The bill also addresses some use of force by police. It would ban choke holds and carotid holds, a stranglehold intended to temporarily cut off the blood supply to a person’s brain. The Post says it would prohibit “no-knock warrants in drug cases at the federal level, while pressuring states and municipalities to enact similar prohibitions by withholding funding,” and “limit” the provision of military equipment and weapons to the police. The Civil Rights Division of the Justice Department would also receive increased power to investigate bias and misconduct in police departments, and lynching would become a federal crime.

Is it good enough?

Well, no. Take the choke-hold ban. The New York City Police Department banned the use of choke holds 11 years before an officer used one to kill Eric Garner in the street. As Assembly Speaker Carl Heastie noted in a June press release announcing the passage of the Eric Garner Anti-Chokehold Act, which bans its use statewide, the civilian review board reported nearly 1,000 uses of a choke-hold restraint by members of the NYPD from 2014 to 2020. For New York City cops, though, consequences were nonexistent. A federal ban would, as Vox recently noted, grant the “Justice Department more power to levy charges against law enforcement officers that use this maneuver.” Which is something, though enforcement would depend on the whims of the Justice Department.

By itself, the likelihood that police will fail to observe a law is not a good reason to avoid passing it. But the actions of the NYPD do helpfully illustrate the limitations of a choke-hold ban. The bill also appears to allow local authorities meaningful leeway in the use of no-knock warrants. Kamala Harris, a Senate co-sponsor of the bill, acknowledged to the Post that its provisions are “not sufficient,” and are only “part of what is being rightly demanded, which is greater accountability and consequence for bad policing.” Harris, a former prosecutor who came under fire during her presidential primary race for her record as California’s attorney general, didn’t specify further, at least in that interview. If the bill is a foundation upon which they intend to build, their future plans are hard to discern.

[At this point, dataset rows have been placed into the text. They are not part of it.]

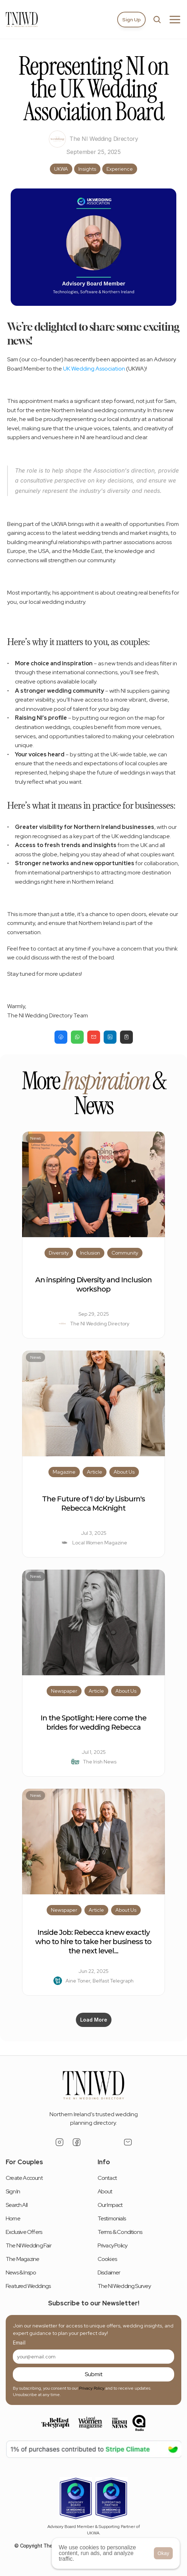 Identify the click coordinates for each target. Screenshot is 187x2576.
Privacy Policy (91, 2388)
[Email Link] (128, 2142)
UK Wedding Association (94, 368)
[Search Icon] (157, 19)
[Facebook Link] (76, 2142)
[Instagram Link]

Local and state lawmakers have an opportunity to help push the national party further on measures to limit police power. The path to defunding the police, for example, may start with an individual municipality: City council members in Minneapolis, where George Floyd was killed, have said they have the votes to disband the police department altogether. It’s not quite clear what that will look like, or how it would work, in that specific case. But police abolitionists envision a broad social shift, which includes among its tactics the redistribution of public funds and power away from the police and to the social services that state and federal lawmakers have largely abandoned.